Wednesday, August 29, 2007

Barney Resigns!

In a surprise announcement yesterday, Barney the Scottie announced that he is resigning as First Dog. Barney is the latest in a succession of White House pets to jump ship including recent departures by Fredo, Turd Blossom, and Scooter. In his formal statement, Barney stated that he was leaving to pursue outside squirrels and spend more time with his bitches. Barney’s sudden departure has pundits questioning the conventional wisdom of how to get a friend in Washington.

Barney was frequently criticized for being a lap-dog and accused of being too yippie to be a presidential pet. President George W. Bush has defending his choice by saying, “Barney might not be a goldie, but he is no French poodle and I am tired of his name being dragged through the mud like a bone.”

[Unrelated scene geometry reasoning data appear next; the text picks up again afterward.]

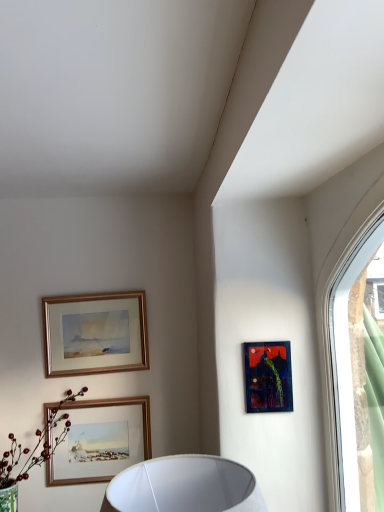 Question: Is dark blue textured painting at upper right, which is counted as the 3th picture frame, starting from the left, behind wooden framed picture at lower center, arranged as the second picture frame when viewed from the front?

Choices:
 (A) no
 (B) yes

Answer: (A)

Question: Can you confirm if dark blue textured painting at upper right, placed as the 1th picture frame when sorted from front to back, is bigger than wooden framed picture at lower center, acting as the 2th picture frame starting from the left?

Choices:
 (A) yes
 (B) no

Answer: (B)

Question: Could you tell me if dark blue textured painting at upper right, acting as the 1th picture frame starting from the right, is facing wooden framed picture at lower center, acting as the 2th picture frame starting from the left?

Choices:
 (A) no
 (B) yes

Answer: (A)

Question: Is dark blue textured painting at upper right, which is counted as the second picture frame, starting from the top, smaller than wooden framed picture at lower center, which ranks as the second picture frame in back-to-front order?

Choices:
 (A) no
 (B) yes

Answer: (B)

Question: Considering the relative positions of dark blue textured painting at upper right, which ranks as the 3th picture frame in back-to-front order, and wooden framed picture at lower center, which ranks as the second picture frame in back-to-front order, in the image provided, is dark blue textured painting at upper right, which ranks as the 3th picture frame in back-to-front order, in front of wooden framed picture at lower center, which ranks as the second picture frame in back-to-front order,?

Choices:
 (A) no
 (B) yes

Answer: (B)

Question: Would you say dark blue textured painting at upper right, which is counted as the 3th picture frame, starting from the left, contains wooden framed picture at lower center, acting as the 2th picture frame starting from the left?

Choices:
 (A) no
 (B) yes

Answer: (A)

Question: Is wooden framed picture at lower center, arranged as the second picture frame when viewed from the front, inside green matte flower at lower left?

Choices:
 (A) yes
 (B) no

Answer: (B)

Question: Does green matte flower at lower left have a lesser width compared to wooden framed picture at lower center, arranged as the second picture frame when viewed from the front?

Choices:
 (A) yes
 (B) no

Answer: (B)

Question: Considering the relative sizes of green matte flower at lower left and wooden framed picture at lower center, arranged as the second picture frame when viewed from the front, in the image provided, is green matte flower at lower left shorter than wooden framed picture at lower center, arranged as the second picture frame when viewed from the front,?

Choices:
 (A) yes
 (B) no

Answer: (B)

Question: From a real-world perspective, is green matte flower at lower left physically above wooden framed picture at lower center, arranged as the second picture frame when viewed from the front?

Choices:
 (A) no
 (B) yes

Answer: (A)

Question: Is green matte flower at lower left at the right side of wooden framed picture at lower center, acting as the 2th picture frame starting from the left?

Choices:
 (A) no
 (B) yes

Answer: (A)

Question: Is green matte flower at lower left oriented towards wooden framed picture at lower center, which ranks as the second picture frame in back-to-front order?

Choices:
 (A) yes
 (B) no

Answer: (B)

Question: From the image's perspective, does wooden-framed painting at upper left, placed as the 3th picture frame when sorted from front to back, appear higher than clear glass window at upper right?

Choices:
 (A) no
 (B) yes

Answer: (A) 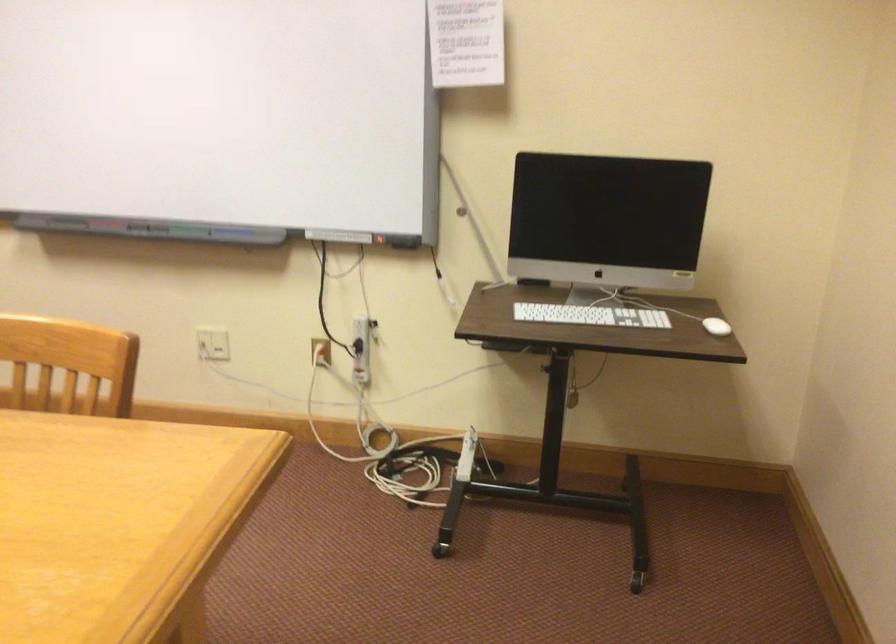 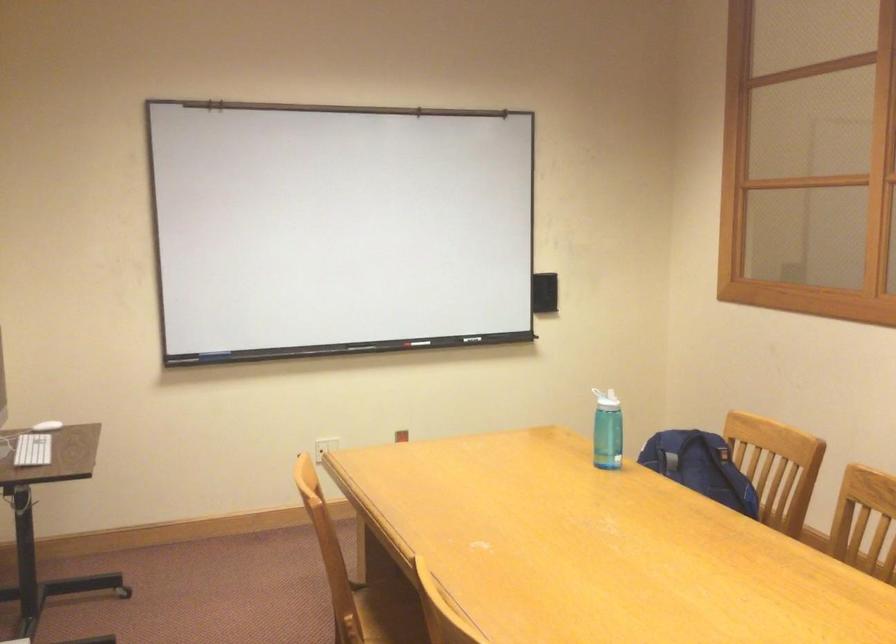 Find the pixel in the second image that matches the point at 702,325 in the first image.

(47, 426) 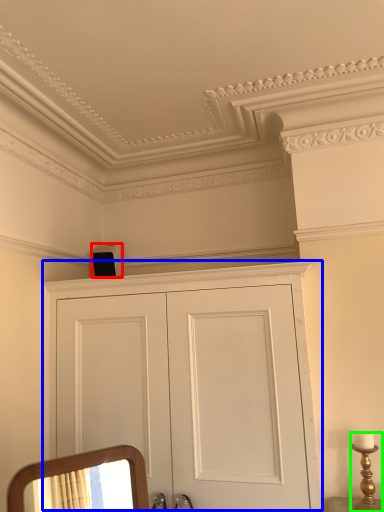 Question: Estimate the real-world distances between objects in this image. Which object is closer to speaker (highlighted by a red box), cupboard (highlighted by a blue box) or candle holder (highlighted by a green box)?

Choices:
 (A) cupboard
 (B) candle holder

Answer: (A) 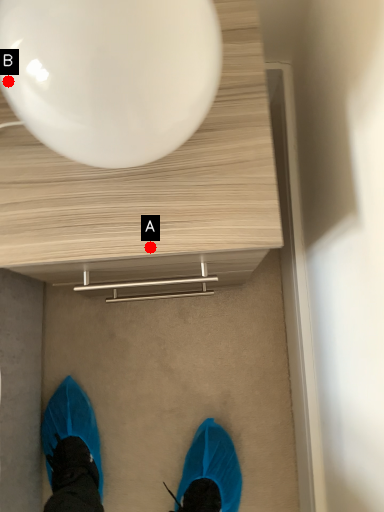 Question: Two points are circled on the image, labeled by A and B beside each circle. Which point is farther from the camera taking this photo?

Choices:
 (A) A is further
 (B) B is further

Answer: (A) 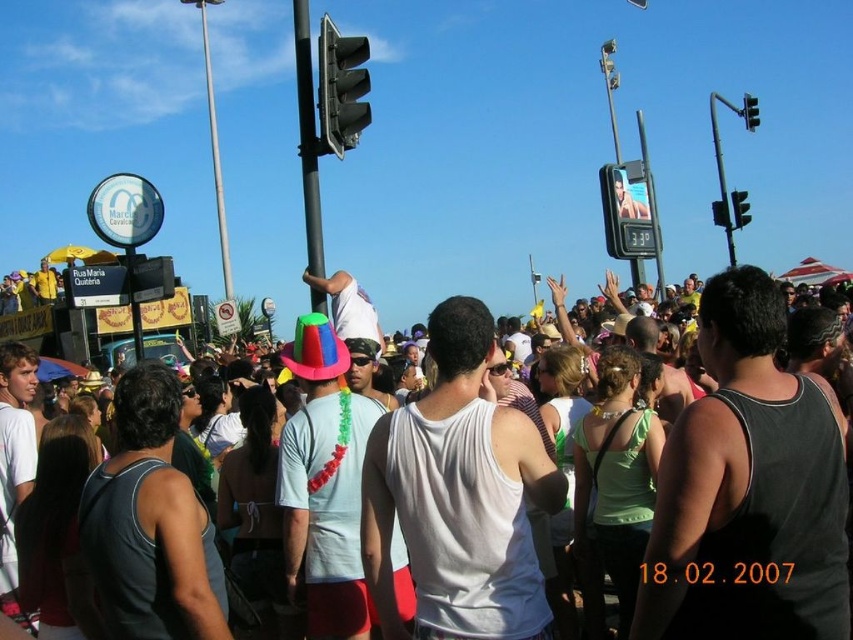 Question: Which of these objects is positioned closest to the white tank top at center?

Choices:
 (A) metallic traffic light at upper center
 (B) black plastic traffic light at upper right

Answer: (A)

Question: Can you confirm if metallic pole at center is smaller than black plastic traffic light at upper right?

Choices:
 (A) no
 (B) yes

Answer: (A)

Question: Can you confirm if white tank top at center is positioned to the right of metallic pole at center?

Choices:
 (A) no
 (B) yes

Answer: (B)

Question: Which object is positioned closest to the black plastic traffic light at upper right?

Choices:
 (A) metallic gray traffic light at upper center
 (B) metallic traffic light at upper right
 (C) metallic pole at center
 (D) white tank top at center

Answer: (B)

Question: Is metallic gray traffic light at upper center below metallic traffic light at upper right?

Choices:
 (A) yes
 (B) no

Answer: (A)

Question: Which is nearer to the black plastic traffic light at upper right?

Choices:
 (A) metallic gray traffic light at upper center
 (B) white tank top at center
 (C) metallic pole at center
 (D) metallic traffic light at upper center

Answer: (D) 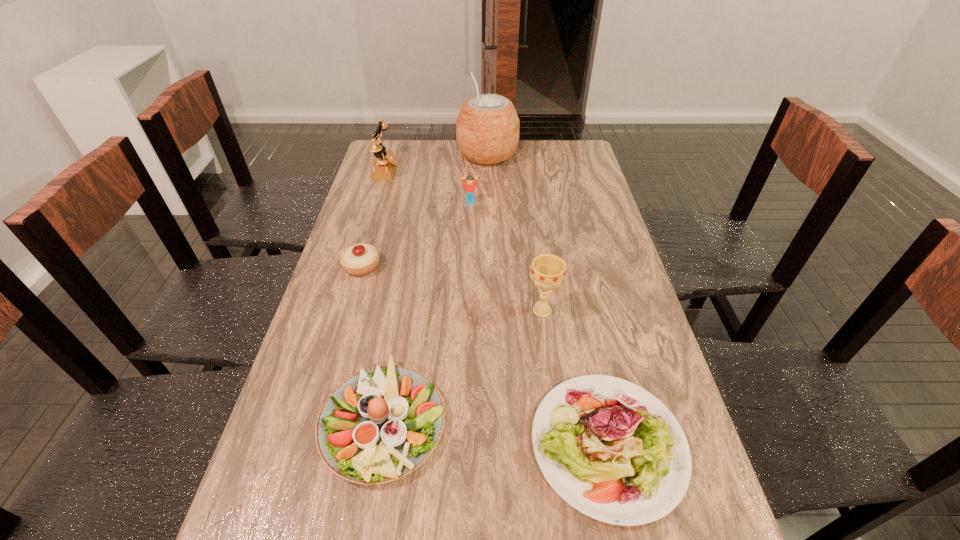 This screenshot has height=540, width=960. I want to click on vacant space located on the dial of the telephone, so click(x=504, y=170).

The height and width of the screenshot is (540, 960). Identify the location of vacant space positioned 0.260m on the left of the third nearest object. (427, 310).

Where is `free space located 0.160m on the face of the Lego`? This screenshot has height=540, width=960. free space located 0.160m on the face of the Lego is located at coordinates (469, 233).

Find the location of a particular element. vacant space located on the back of the left salad plate is located at coordinates (402, 312).

Identify the location of free space located on the front of the pastry. This screenshot has height=540, width=960. (348, 312).

This screenshot has height=540, width=960. In order to click on vacant space located on the back of the shorter salad plate in this screenshot , I will do `click(571, 272)`.

You are a GUI agent. You are given a task and a screenshot of the screen. Output one action in this format:
    pyautogui.click(x=<x>, y=<y>)
    Task: Click on the coconut that is at the far edge
    
    Given the screenshot: What is the action you would take?
    pyautogui.click(x=487, y=129)

Locate an element on the screen. This screenshot has width=960, height=540. telephone located at the far edge is located at coordinates (384, 166).

Find the location of `telephone at the left edge`. telephone at the left edge is located at coordinates (384, 166).

You are a GUI agent. You are given a task and a screenshot of the screen. Output one action in this format:
    pyautogui.click(x=<x>, y=<y>)
    Task: Click on the salad plate located in the left edge section of the desktop
    Image resolution: width=960 pixels, height=540 pixels.
    Given the screenshot: What is the action you would take?
    pyautogui.click(x=380, y=424)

One controversy that has dogged Barney is his refusal to give his account of The Pretzel Incident, citing execu-pet privilege. Barney is the only witness to the events surrounding Bush’s mysterious fainting spell. Despite multiple subpoenas, Barney claims that the cat has got his tongue.

Left-wing blogs have raised unsubstantiated rumors about Barney’s whereabouts during the tragic drive-by killing of former First Pet Buddy Clinton. Barney has repeatedly stated that his accusers are barking up the wrong tree.

Another unconfirmed rumor is that Barney is in top secret negotiations with Socks The Cat to head up a bi-pet-ison anti-terrier-ist campaign.

A replacement pet has not been named but insiders say that possible choices include Eddie from Frasier, Blues Clues, or The Target Bullseye Dog.

Michael Vick could not be reached for comment.


Elizabeth said...

Oh my God. It's way too early for this many puns!

Anonymous said...

Yellow -

I could be wrong but I believe that Eddie has passed on to the great pet park.


Jeff and Charli Lee said...

It's too bad Barney resigned. He would have made a much more worthy adviser than Rove-r.

Mooselet said...

He could always get that other Barney - that big ole purple dinosaur. He could do double duty as the press secretary. How much worse could it be?

And yes, Eddie, whose real name was Moose, has gone to that dog park in the sky.

Joel said...

It won't truly have success, I believe so.